PL&B International E-news, Issue 45
1. SWIFT Interbank financial network responds to US regulator’s secret demand for data
Three US newspapers, the New York Times, Los Angeles Times, and Wall Street Journal, disclosed on 23rd June that SWIFT (Society for Worldwide Interbank Financial Telecommunication) responded to compulsory subpoenas from the Office of Foreign Assets Control of the United States Department of the Treasury by ‘providing limited sets of data’. Although SWIFT negotiated with the US Treasury over the scope and oversight of the subpoenas, it was a secret agreement.
The SWIFT press release described itself as ‘the industry owned co-operative supplying secure, standardised messaging services and interface software to over 7,800 financial institutions worldwide.’ ‘SWIFT is not a bank,’ it continued, ‘nor does it hold accounts of any customers. SWIFT is solely a carrier of messages between financial institutions. The information in these messages is issued and controlled exclusively by the sending and receiving institutions’. SWIFT contended that while its fundamental principle has been to preserve the confidentiality of users' data, it must comply with the lawful obligations in countries where they operate.
It would appear that the Belgian government (SWIFT is headquartered in Brussels) knew nothing about this confidential agreement. Neither, for that matter, did the Belgium Central Bank, which is the home country regulator.
Privacy Laws & Business has requested comments on the disclosures from the privacy officers of the US Department of Justice, the Department of Homeland Security, and the Transportation Security Administration, as well as the European Union Data Protection Supervisor. Any replies received will be included in a fuller story in the next issue of the PL&B International Newsletter, available solely to newsletter subscribers.
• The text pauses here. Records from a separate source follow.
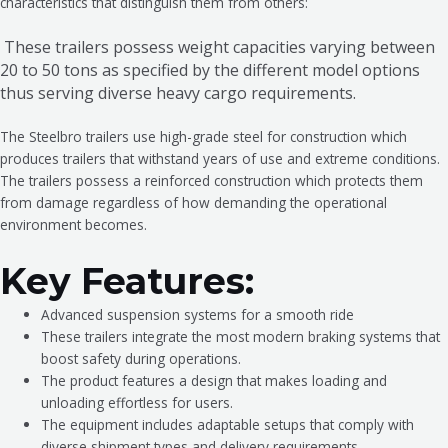
characteristics that distinguish them from others:
These trailers possess weight capacities varying between
20 to 50 tons as specified by the different model options
thus serving diverse heavy cargo requirements.
The Steelbro trailers use high-grade steel for construction which
produces trailers that withstand years of use and extreme conditions.
The trailers possess a reinforced construction which protects them
from damage regardless of how demanding the operational
environment becomes.
Key Features:
Advanced suspension systems for a smooth ride
These trailers integrate the most modern braking systems that
boost safety during operations.
The product features a design that makes loading and
unloading effortless for users.
The equipment includes adaptable setups that comply with
diverse shipment types and delivery requirements.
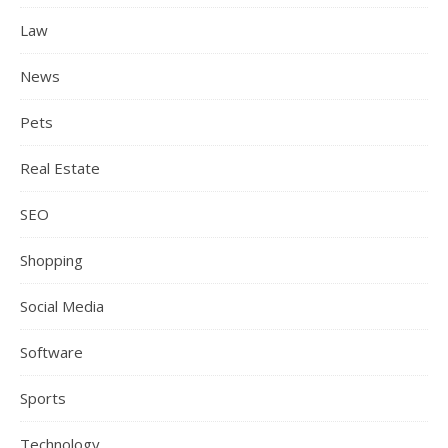
Law
News
Pets
Real Estate
SEO
Shopping
Social Media
Software
Sports
Technology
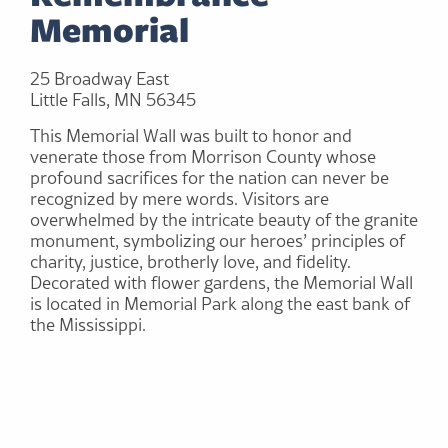
Memorial
25 Broadway East
Little Falls, MN 56345
This Memorial Wall was built to honor and
venerate those from Morrison County whose
profound sacrifices for the nation can never be
recognized by mere words. Visitors are
overwhelmed by the intricate beauty of the granite
monument, symbolizing our heroes’ principles of
charity, justice, brotherly love, and fidelity.
Decorated with flower gardens, the Memorial Wall
is located in Memorial Park along the east bank of
the Mississippi.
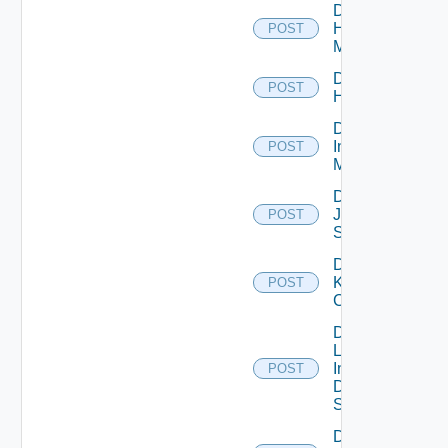
Disable
Hpvc
POST
Manager
Disable
POST
Huawei
Disable
Infoblox
POST
Manager
Disable
Juniper
POST
Switch
Disable
Kubernetes
POST
Cluster
Disable
Log
Insight
POST
Data
Source
Disable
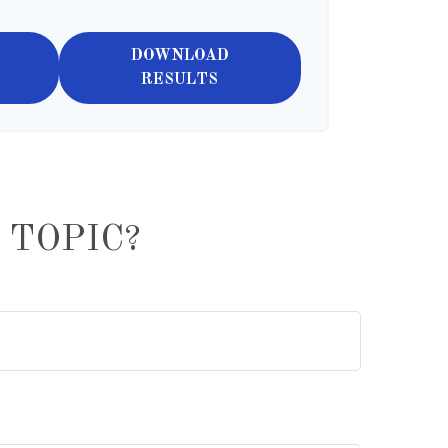
DOWNLOAD
RESULTS
 TOPIC?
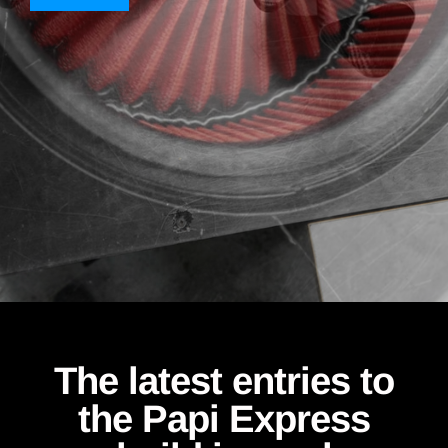
The latest entries to
the Papi Express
2. EU Art. 29 DP Working Party provides clarification to USA’s SEC on whistleblowing
On July 3rd, Peter Schaar, Chair of the EU’s Art 29 Data Protection Working Party, wrote to the USA’s Securities and Exchange Commission (SEC) stating that he believes that their cooperation on clarifying their respective rules on whistleblowing “will help solve the concerns of US and EU companies that are bound to comply with SEC Rule 10A-3 and the requirements of Section 301 of the Sarbanes Oxley Act, on the one hand, and European rules on personal data protection on the other hand.”
Schaar announced at PL&B’s 19th Annual International Conference in Cambridge on July 4th that his letter, prepared together with Clarisse Girot, Senior Legal Advisor, at France’s DPA, the CNIL, responded to the SEC’s letter of June 8th seeking clarification of the February 1st Opinion on whistleblowing (PL&B International Newsletter February 2006 p.9) published by the Art 29 Working Party, which consists of the 25 Member States’ Data Protection Authorities, the European Commission and the EU DP Supervisor.
The 5 page letter covers:
- the role of audit committees and their ability to provide information to the company’s auditors or appropriate regulatory authorities
- confidentiality and anonymity, the risk that anonymous collection of data could be qualified as unfair in the specific context of recent European history, both in World War II and during more recent dictatorships in Southern and Eastern Europe
- classes of persons who can use the procedures and persons who can be subject to complaints – “the Working Party has no wish to be prescriptive on either aspect of this issue”
- data retention periods, as a general rule “data should be deleted promptly…. as a guideline the period of two months after the completion of the investigation of the facts alleged in the report” with exceptions and explanations
- additional matters, for example, “where the costs of such international compliance would be truly excessive or disproportionate and could be avoided.”
There will be a fuller report in the next issue of the PL&B International Newsletter, available solely to newsletter subscribers.
3. UK Information Commissioner issues new guidance on transferring personal data out of the European Economic Area
On July 10th, the UK Information Commissioner issued revised guidance to help organizations wishing to transfer personal data from the European Economic Area (25 EU member states and Norway, Iceland and Liechtenstein) to countries without “adequate” data protection laws.
The first piece of guidance consists of a comprehensive 30 page step-by-step legal analysis of how and when it is necessary to assess the levels of protection for the transfer of data. It also includes detailed guidance on the use of contracts, including outsourcing and binding corporate rules (explained in detail at PL&B’s 19th Annual International Conference in Cambridge by ICO solicitor, Sian Rudgard) , and how and when the exemptions from the 8th principle apply.
The second piece of guidance is a simplified 13 page summary, with clear examples for those
wanting to get an overview of the requirements of the 8th principle, how it applies to their business, and how they can comply with it.
The updated guidance is available on the ICO website.